New initiative in Oklahoma City seeks to replicate work-study program that has help thousands of low-income students
The school is back, however, thanks to the helping hands of a lot of friends. Their school is being renovated while students attend classes in temporary quarters.
In some ways, the plight of this Baton Rouge school can serve as a metaphor for the lives of students served by Cristo Rey schools across the country. The network is an association of schools that use a unique work-study program to provide college preparatory education to students with limited financial resources.
Since the Jesuits opened the first Cristo Rey school on the southwest side of Chicago in 1996, the network has grown to 32 institutions. The newest addition is the Cristo Rey school in Oklahoma City, set to open in the fall of 2017.
“It’s a ticket out of poverty,” says Egli Colon, who taught at Cristo Rey New York High School from 2005-2013. “For many of them, going to college is a dream, but this [experience at Cristo Rey] makes it real, it makes it accessible. The school is committed to staying with the students, they follow up until graduation.”
The September 2012 edition of the journal Catholic Education described the unique work-study model developed by Cristo Rey and said that when it was applied in the high-dropout area of Chicago, students’ attendance at school vastly improved. It noted that 100% of Cristo Rey Boston High School’s graduating seniors have been accepted to four-year colleges and universities since 2010, with more than 90% of graduates directly enrolling in these institutions after high school.

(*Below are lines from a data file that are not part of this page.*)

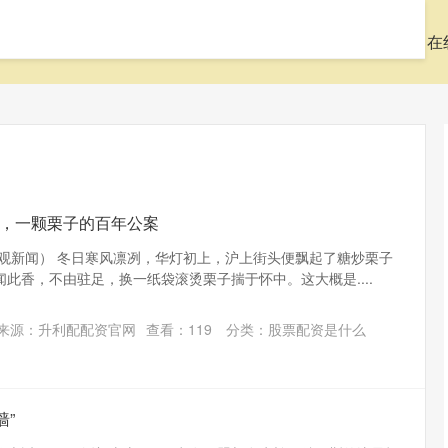
高忆管理配资平台
配资炒股官网
股票配资是什么
在
”，一颗栗子的百年公案
上观新闻） 冬日寒风凛冽，华灯初上，沪上街头便飘起了糖炒栗子
此香，不由驻足，换一纸袋滚烫栗子揣于怀中。这大概是....
来源：升利配配资官网
查看：
119
分类：
股票配资是什么
墙”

One of them is Father Matthew J. Conley, who remembers “very dedicated teachers and staff who worked many more hours than what their paychecks reflected” at the Cristo Rey school he attended in North Cambridge. The school has since moved to inner-city Boston and has been renamed Cristo Rey Boston High School. “It was an opportunity for me as a white male to be in an environment where, as a minority in the school, it helped me get to know other cultures and the way other people lived,” said Father Conley, who was ordained a priest for the Archdiocese of Boston in May. He entered minor seminary right after he graduated from the school in 2008.
Megan Sweas, author of a book about the Cristo Rey network, Putting Education to Work: How Cristo Rey High Schools Are Transforming Urban Education, said that she found a “culture of high expectations” at Cristo Rey. “The network people, the administrators I interviewed, the teachers, the students all had an attitude of ‘What can we do better? How can we make the work study program more effective?'” Sweas said.

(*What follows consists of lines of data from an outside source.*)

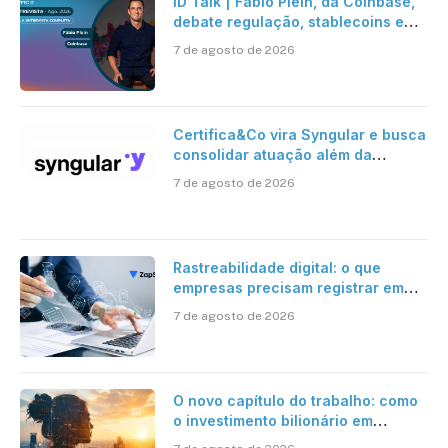
ID Talk | Fabio Plein, da Coinbase,
debate regulação, stablecoins e
risco onchain
7 de agosto de 2026
Certifica&Co vira Syngular e busca
consolidar atuação além da
certificação digital
7 de agosto de 2026
Rastreabilidade digital: o que
empresas precisam registrar em
jornadas digitais?
7 de agosto de 2026
O novo capítulo do trabalho: como
o investimento bilionário em
pesquisa científica revela a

“We’ve always taken it for granted that Catholics are great at educating, especially students from low income backgrounds. The Cristo Rey network doesn’t really take that for granted,” she said.
Sweas noted that Cristo Rey’s work study program was started 20 years ago as a funding mechanism, but then administrators realized it was actually helping students to see their potential “and understand what they could do with an education and learn some of those character skills or those qualities that help them be successful academically or in a work environment.”

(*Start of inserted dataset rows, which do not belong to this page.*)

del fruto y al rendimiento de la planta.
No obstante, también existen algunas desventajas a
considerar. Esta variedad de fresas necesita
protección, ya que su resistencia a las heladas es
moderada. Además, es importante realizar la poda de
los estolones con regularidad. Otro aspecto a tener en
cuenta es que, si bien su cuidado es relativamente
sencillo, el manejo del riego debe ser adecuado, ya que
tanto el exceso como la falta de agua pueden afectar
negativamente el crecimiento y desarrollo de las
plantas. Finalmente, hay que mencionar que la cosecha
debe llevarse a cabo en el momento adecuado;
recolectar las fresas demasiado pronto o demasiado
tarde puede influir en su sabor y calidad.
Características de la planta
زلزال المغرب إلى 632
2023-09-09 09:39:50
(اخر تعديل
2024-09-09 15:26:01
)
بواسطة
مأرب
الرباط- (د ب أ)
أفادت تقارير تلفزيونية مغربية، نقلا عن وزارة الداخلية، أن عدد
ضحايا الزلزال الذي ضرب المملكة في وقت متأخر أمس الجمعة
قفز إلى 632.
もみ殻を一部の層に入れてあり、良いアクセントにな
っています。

Jesuit Father James Van Dyke, who was principal of the Cristo Rey Atlanta Jesuit High School for the first two years of its existence, said that the work program taught students “to be a little more self-reliant.”
“A lot of them would never venture into these places,” he said of the corporations who partnered with the school and agreed to take even students who, they were warned, were “a little rough.” Going into the corporate envirnonment “would have been intimidating for a 14-year-old,” Father Van Dyke said. “But by the end of it they knew the people at the front desk, they knew the people on their floor. You get to know people because you ride the elevator with them or you arrive at the same time. That really changes the kids’ perspective. They think ‘Wait a minute, I can do this.’”
In addition, he said, students quickly learned that “we cared about them. We had tough dress codes and rules. You had to be on time for class, no horsing around, an absolute ethic of respect, time for prayer and reflection. They came to understand that we wanted them to have a future.”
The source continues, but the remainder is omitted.